Flag Cookie Cake (Gluten Free)
Ingredients
- 4 cups (560g) Kim’s gluten free all purpose flour blend (a store bought blend may be substituted, but hasn’t been tested)
- 2 teaspoon baking soda
- 1 tablespoon cornstarch
- 1 teaspoon salt
- 1½ cups (339g) butter, melted and slightly cooled
- 2 cup (400g) light brown sugar
- ⅔ cup (134g) granulated sugar
- 2 large eggs plus 2 large egg yolks, at room temperature
- 4 teaspoon vanilla extract
- 2 cups (360g) semi-sweet chocolate chips
- ½ recipe American buttercream
Instructions
-
Preheat oven to 350°F. Line a 9 by 13-inch baking pan with parchment paper with edges so it will be easy to lift the bars out of the pan; set aside.
-
Whisk together the flour blend, baking soda, cornstarch, and salt; set aside.
-
In a large bowl, whisk the melted butter with both sugars until fairly smooth. Add eggs and egg yolks and vanilla extract, continuing to whisk until smooth. Stir in the dry ingredients and chocolate chips until a thick dough forms.
-
Spread dough out into an even layer in lined baking pan, pressing down with your fingers if necessary to get it smooth on top.
-
Bake for 30-35 minutes, or until light golden brown and a toothpick inserted into the center comes out with just a few crumbs attached.
-
Allow the bars to cool completely in the pan before lifting them out of the pan (using the parchment).
-
To decorate, make buttercream and divide into three portions.
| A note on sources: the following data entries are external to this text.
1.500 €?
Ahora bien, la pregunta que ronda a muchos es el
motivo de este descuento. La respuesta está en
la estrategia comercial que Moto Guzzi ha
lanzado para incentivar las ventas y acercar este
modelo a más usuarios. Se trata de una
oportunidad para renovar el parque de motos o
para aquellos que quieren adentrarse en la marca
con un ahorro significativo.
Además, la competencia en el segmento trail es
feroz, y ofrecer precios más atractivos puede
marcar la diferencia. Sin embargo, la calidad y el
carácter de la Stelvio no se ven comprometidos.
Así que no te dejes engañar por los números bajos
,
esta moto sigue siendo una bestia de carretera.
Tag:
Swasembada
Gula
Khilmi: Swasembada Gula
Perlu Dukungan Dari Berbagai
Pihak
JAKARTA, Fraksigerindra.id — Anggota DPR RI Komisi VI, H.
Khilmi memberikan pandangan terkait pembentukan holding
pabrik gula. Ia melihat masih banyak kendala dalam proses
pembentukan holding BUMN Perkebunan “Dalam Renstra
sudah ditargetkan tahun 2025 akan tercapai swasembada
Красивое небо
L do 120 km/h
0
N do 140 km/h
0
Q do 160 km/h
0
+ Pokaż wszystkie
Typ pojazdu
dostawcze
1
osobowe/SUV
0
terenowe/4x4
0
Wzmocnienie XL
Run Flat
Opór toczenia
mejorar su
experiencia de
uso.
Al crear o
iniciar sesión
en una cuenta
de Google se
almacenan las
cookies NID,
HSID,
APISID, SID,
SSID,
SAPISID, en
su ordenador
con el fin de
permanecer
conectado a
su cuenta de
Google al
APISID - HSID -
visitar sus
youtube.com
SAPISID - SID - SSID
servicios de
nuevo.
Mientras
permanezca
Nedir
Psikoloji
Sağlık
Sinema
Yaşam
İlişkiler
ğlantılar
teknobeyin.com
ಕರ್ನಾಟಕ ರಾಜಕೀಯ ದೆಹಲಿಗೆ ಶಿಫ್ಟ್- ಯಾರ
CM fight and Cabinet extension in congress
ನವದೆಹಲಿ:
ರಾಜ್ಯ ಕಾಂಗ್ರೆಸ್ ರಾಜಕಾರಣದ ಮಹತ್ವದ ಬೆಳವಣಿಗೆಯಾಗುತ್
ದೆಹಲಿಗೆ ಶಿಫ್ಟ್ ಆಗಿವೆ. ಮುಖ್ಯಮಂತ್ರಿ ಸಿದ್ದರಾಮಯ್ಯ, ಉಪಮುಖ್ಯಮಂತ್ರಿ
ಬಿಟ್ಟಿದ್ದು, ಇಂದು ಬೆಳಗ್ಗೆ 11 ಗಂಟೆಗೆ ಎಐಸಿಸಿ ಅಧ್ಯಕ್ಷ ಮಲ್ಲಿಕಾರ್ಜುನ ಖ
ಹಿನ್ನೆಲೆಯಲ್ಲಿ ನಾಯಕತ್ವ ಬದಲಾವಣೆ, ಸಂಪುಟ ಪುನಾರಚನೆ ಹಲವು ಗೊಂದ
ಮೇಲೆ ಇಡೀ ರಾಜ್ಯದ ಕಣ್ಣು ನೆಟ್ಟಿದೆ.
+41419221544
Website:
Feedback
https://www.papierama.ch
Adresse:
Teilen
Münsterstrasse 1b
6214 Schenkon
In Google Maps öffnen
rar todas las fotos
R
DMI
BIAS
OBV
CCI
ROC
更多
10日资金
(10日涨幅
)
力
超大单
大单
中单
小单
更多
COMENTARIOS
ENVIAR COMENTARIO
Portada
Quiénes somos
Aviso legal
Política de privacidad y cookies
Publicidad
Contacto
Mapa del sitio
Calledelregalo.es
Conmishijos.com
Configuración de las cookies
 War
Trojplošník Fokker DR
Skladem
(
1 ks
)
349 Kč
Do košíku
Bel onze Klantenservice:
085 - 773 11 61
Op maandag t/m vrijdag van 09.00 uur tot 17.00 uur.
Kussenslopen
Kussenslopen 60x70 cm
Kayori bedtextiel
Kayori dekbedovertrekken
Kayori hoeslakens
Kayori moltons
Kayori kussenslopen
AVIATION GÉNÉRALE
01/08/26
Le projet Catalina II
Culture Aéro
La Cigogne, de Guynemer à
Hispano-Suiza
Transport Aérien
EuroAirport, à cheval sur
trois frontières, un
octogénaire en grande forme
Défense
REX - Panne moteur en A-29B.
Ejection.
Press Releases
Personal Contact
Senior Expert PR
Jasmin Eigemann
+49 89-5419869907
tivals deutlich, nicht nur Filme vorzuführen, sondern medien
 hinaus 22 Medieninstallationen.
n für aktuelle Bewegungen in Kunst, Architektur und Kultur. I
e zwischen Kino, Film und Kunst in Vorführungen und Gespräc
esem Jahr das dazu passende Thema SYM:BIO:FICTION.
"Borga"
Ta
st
Leave one white and color the other two red and blue. Fill pastry bags fitted with large open star tips with each color and pipe an American flag design.
-
When ready to serve, cut into small 2 by 2-inch bars and serve.
Notes
Cookie dough can be made ahead and refrigerated for up to 3 days or frozen for up to 3 months; thaw before baking.